The lucky and the not-so-lucky fellows

August 5, 2005

* Alison Lloyd , Cancer Research UK senior fellow in the Medical Research Council-funded Laboratory for Molecular Cell Biology at University College London, is a star researcher.

She wants to continue at UCL, but new rules exclude her and her peers from promotion and may force them to move or close their hard-won research labs early.

Dr Lloyd and others are pushing for a clear and fair policy on the appointment and treatment of senior research fellows. They want UCL to honour its promise of a permanent position for existing staff if their fellowships are renewed.

And they say that new fellows who join departments after the policy change should follow a career path comparable to that of appointed lecturers and be treated as equal to those with permanent positions.

"We have hit a wall with UCL that we didn't know was there," Dr Lloyd said. "Unless it changes, the new scheme means our ability to apply for research funding will be severely curtailed.

"A senior fellowship is a prestigious award. It allows individuals to start their own lab and focus on research. It's a fantastic opportunity and the best environment for my science."

But without the guaranteed salary that a permanent position provides, researchers cannot apply for research grants to sustain their labs.

The lack of clarity and transparency about the future fellows face once their funding runs out is a problem. Dr Lloyd would like to see a more formalised approach that included written agreements.

"We bring a lot to the university, but we are viewed with suspicion," she said.

"As time moves on, it's the university that is not standing up to what it agreed. The university is really falling short. There's a lack of clarity and of thought. This is a great university and it is harming itself."

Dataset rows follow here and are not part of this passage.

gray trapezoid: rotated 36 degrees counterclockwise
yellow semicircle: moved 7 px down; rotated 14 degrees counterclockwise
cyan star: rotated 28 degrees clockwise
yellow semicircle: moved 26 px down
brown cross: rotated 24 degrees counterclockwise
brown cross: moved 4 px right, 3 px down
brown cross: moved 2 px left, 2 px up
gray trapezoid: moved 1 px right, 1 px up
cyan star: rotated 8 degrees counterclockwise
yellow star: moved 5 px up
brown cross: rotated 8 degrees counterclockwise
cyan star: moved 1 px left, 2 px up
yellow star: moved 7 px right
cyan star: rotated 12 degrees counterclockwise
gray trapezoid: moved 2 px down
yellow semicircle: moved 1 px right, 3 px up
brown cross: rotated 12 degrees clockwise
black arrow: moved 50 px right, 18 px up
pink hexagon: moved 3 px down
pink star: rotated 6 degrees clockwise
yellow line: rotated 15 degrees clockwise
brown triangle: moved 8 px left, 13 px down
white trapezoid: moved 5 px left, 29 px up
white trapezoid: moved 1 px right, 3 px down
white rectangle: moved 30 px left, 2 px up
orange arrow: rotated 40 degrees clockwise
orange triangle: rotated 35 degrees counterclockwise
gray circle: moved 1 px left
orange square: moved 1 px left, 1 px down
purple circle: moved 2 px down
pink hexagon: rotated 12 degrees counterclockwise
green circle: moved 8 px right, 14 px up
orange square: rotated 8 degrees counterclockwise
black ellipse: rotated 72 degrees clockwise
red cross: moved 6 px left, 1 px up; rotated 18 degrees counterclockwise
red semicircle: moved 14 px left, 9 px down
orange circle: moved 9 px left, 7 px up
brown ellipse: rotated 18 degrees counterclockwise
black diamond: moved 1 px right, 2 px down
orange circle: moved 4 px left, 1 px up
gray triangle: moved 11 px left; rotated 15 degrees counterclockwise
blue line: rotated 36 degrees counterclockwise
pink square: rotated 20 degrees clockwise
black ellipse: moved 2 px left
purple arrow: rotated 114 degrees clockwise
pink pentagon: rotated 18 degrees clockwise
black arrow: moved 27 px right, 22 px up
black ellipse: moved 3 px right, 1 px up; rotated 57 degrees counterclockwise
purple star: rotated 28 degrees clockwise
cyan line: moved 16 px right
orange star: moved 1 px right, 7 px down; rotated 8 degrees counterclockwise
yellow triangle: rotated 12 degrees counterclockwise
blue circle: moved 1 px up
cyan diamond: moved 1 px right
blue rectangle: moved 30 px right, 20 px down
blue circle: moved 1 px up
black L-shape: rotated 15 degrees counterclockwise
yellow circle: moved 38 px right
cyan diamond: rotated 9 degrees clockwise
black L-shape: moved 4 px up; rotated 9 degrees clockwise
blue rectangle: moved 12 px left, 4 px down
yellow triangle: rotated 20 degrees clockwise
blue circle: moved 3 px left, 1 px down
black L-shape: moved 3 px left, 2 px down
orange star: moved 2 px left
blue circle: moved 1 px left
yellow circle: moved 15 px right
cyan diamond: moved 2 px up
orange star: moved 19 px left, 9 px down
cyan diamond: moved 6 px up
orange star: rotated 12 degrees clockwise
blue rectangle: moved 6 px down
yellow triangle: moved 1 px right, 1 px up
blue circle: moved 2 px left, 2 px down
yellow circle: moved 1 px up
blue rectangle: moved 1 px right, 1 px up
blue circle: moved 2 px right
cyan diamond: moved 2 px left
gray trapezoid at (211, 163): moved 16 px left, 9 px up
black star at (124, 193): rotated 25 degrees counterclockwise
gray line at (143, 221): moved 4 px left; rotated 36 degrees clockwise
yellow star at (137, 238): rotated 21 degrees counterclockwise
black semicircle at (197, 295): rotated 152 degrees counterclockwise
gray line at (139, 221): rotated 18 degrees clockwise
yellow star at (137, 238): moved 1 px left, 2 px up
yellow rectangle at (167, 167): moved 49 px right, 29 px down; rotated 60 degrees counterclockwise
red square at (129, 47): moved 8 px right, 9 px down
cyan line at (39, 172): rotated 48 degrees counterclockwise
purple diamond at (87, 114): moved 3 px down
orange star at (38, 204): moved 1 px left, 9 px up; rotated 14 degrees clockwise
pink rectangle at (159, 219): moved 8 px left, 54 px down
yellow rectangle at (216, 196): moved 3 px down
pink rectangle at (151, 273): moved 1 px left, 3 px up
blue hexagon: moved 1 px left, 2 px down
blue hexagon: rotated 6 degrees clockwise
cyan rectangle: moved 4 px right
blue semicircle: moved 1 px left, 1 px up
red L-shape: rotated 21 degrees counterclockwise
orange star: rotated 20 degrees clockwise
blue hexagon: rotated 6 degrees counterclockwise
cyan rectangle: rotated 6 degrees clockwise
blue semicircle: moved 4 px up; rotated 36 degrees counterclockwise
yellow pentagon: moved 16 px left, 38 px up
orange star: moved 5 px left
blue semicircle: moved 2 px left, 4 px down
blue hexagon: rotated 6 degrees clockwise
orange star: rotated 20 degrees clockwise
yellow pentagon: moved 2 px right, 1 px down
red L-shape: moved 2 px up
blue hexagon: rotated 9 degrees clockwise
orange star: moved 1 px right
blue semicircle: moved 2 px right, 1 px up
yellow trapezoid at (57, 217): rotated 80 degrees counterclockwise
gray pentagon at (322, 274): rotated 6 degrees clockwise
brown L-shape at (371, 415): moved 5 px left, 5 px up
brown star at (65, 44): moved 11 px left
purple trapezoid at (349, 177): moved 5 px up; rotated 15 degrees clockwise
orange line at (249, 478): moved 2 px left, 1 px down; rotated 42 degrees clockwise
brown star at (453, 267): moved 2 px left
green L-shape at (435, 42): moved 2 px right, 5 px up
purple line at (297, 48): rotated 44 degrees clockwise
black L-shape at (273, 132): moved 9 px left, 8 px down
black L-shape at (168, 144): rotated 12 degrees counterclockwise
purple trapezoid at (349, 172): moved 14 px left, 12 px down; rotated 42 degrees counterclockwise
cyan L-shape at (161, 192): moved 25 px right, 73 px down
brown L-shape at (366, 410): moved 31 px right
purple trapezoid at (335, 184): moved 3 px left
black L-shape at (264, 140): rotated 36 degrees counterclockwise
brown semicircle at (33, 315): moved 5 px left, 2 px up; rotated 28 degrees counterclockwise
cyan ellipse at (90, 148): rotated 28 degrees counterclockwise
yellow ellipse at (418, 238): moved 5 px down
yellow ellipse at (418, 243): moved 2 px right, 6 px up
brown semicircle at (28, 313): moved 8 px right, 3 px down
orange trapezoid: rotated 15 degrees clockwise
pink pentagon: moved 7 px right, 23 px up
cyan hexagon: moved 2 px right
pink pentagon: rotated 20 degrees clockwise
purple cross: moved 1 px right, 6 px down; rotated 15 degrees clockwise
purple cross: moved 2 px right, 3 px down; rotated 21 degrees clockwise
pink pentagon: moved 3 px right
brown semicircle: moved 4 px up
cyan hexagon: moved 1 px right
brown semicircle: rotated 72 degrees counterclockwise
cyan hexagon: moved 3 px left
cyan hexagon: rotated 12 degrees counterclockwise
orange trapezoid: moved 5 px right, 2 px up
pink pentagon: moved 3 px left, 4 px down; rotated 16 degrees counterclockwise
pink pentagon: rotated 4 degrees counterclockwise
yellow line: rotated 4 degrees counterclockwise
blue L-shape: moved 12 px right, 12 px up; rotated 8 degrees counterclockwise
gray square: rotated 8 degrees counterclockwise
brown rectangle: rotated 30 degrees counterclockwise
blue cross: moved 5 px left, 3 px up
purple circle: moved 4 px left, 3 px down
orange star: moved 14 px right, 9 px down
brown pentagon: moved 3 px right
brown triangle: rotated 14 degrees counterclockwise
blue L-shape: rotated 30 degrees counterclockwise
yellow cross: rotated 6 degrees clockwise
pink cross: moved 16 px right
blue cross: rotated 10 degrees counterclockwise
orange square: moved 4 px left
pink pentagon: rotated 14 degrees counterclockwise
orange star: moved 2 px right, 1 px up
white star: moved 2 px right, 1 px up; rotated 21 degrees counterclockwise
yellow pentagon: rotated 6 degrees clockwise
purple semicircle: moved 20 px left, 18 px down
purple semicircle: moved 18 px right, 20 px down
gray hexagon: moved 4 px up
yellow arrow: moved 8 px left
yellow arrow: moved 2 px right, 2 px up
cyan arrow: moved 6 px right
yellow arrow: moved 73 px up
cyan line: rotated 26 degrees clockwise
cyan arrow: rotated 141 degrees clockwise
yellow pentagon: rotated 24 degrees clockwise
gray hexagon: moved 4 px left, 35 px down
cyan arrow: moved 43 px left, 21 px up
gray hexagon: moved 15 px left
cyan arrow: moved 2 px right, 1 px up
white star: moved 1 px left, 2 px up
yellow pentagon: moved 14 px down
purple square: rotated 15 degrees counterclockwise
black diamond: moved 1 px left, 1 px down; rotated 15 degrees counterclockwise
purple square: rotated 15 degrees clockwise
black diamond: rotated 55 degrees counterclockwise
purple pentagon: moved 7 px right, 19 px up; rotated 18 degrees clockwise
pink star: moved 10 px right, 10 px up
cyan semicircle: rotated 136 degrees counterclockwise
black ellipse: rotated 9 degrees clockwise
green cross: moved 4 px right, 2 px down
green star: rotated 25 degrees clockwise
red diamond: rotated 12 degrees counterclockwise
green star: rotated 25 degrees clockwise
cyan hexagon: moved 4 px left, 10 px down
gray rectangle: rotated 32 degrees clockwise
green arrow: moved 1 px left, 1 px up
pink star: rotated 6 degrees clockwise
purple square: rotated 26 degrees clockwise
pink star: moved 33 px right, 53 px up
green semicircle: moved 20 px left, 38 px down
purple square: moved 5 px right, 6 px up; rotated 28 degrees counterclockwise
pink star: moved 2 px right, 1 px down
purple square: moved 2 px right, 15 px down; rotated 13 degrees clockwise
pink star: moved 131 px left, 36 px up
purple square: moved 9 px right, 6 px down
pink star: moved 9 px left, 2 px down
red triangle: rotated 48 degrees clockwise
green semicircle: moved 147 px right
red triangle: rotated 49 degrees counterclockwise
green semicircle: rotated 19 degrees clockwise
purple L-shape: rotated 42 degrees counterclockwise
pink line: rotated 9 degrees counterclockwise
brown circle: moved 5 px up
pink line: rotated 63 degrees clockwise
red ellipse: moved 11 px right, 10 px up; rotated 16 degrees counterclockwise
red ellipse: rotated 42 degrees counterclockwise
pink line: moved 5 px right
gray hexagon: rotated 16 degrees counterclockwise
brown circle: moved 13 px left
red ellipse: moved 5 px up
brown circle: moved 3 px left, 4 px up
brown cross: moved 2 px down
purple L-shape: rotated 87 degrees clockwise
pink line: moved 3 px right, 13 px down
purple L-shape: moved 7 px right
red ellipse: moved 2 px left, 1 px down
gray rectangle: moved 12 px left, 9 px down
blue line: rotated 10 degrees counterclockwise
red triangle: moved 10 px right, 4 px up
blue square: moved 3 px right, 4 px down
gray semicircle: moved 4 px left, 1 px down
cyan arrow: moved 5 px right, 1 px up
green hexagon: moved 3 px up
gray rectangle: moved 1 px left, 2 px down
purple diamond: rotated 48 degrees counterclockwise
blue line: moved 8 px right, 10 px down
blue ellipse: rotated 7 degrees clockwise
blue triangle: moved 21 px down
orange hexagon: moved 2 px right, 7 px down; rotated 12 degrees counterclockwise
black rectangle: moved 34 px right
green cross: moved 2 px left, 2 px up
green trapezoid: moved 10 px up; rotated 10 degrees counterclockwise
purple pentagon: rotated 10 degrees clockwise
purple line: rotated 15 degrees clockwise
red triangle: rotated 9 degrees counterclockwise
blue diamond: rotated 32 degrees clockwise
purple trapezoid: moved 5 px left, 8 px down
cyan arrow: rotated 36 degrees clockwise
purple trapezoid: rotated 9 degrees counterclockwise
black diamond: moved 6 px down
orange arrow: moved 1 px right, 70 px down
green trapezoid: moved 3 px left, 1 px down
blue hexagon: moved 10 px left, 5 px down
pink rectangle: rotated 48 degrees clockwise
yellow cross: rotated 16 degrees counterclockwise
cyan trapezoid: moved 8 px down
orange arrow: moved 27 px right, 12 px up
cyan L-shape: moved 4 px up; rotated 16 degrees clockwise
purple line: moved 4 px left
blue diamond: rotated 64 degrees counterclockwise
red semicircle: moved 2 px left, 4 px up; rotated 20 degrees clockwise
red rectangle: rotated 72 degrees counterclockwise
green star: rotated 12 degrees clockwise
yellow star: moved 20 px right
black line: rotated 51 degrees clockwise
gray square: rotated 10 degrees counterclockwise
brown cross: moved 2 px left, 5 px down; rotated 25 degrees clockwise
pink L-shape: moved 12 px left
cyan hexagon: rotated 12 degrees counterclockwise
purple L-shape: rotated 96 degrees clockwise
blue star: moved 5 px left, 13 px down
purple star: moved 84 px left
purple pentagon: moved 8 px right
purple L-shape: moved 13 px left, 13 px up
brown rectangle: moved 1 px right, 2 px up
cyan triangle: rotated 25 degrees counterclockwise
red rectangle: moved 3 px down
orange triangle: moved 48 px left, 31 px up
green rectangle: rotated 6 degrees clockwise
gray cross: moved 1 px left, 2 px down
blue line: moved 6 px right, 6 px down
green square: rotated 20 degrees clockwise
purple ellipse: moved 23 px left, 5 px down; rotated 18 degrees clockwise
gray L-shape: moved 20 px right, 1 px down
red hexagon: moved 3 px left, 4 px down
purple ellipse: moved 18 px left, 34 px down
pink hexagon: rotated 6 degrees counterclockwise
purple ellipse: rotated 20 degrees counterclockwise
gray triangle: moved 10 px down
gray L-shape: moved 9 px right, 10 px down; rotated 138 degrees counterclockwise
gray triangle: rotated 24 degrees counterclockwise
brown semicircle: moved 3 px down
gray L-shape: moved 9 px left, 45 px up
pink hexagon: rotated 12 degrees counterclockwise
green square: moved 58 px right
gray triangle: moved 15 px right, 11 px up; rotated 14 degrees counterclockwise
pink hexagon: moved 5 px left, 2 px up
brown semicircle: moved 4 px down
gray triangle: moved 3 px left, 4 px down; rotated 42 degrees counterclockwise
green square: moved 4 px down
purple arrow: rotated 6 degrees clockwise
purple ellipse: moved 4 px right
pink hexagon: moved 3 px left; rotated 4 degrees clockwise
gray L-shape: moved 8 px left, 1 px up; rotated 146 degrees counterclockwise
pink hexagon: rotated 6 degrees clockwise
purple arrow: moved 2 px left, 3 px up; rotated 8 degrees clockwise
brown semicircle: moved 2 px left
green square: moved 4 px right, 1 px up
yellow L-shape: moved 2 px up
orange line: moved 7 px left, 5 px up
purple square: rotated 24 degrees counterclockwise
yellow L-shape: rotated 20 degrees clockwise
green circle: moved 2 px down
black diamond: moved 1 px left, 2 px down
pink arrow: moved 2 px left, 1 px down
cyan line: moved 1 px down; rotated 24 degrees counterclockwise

Louise Cramer , a Royal Society senior fellow also at UCL's Laboratory for Molecular Cell Biology, said: "We are both very happy with our funding bodies and think that senior research fellowships are great for UK research.

"But many universities need to develop a clearer and fairer policy on their treatment of fellows."

* David Stephens is one of "the lucky ones".

He returned from Germany, where he held a postdoctoral post, to an MRC non-clinical career development fellowship in biomedical science at Bristol University. The post granted him complete independence and allowed him to set up his own lab. "You can't apply the same statements to any individual institution," he said.

"The biochemistry department at Bristol has supported me very well, with very good guidance and mentoring. It's been made very clear in a very nice way all the way through that there's no planned position at the end of it and that it's up to me to make my own arrangements."

At the same time, he has been fully integrated into the department and been included in all teacher training and staff development courses. But he admits that good procedure is generally found at departmental rather than institutional level.

Dr Stephens, who is about to start an MRC senior fellowship, said: "Towards the end of the fellowship, a lot of focus is put on what you are going to do.

"There is no magic answer, but it does help to have advice on this and communication needs to be there."

He said it was important to see a fellowship as an opportunity rather than a career structure. But he added that more guidance from funding agencies would help. "It would be nice just to get a phone call to see how you are getting on."

* Stephen Taylor returned from postdoctoral work in America to start a five-year fellowship from the Biotechnology and Biological Sciences Research Council based at Manchester University.

"It allowed me to set up my lab and covered my salary and research costs," Dr Taylor said.

He was "intellectually independent" but was well integrated into the faculty and provided with lab space, an office and access to assistance from PhD studentships.

He was on an equal footing with other members of staff, as opposed to being treated like a glorified postdoc.

"Then I was in a good position to start writing for my own grants and use the fellowship as a platform to build my own research team."

Halfway through his fellowship, the department agreed to underwrite it, which offered job security. But Dr Taylor applied for a senior fellowship as a way of staying in control of his teaching and administrative load and of taking his science in the direction he wanted.

Academic staff in the department were endlessly supportive, Dr Taylor said, and gave advice on where to look for fellowships, how to make applications and what to do in interviews - help he now offers to others.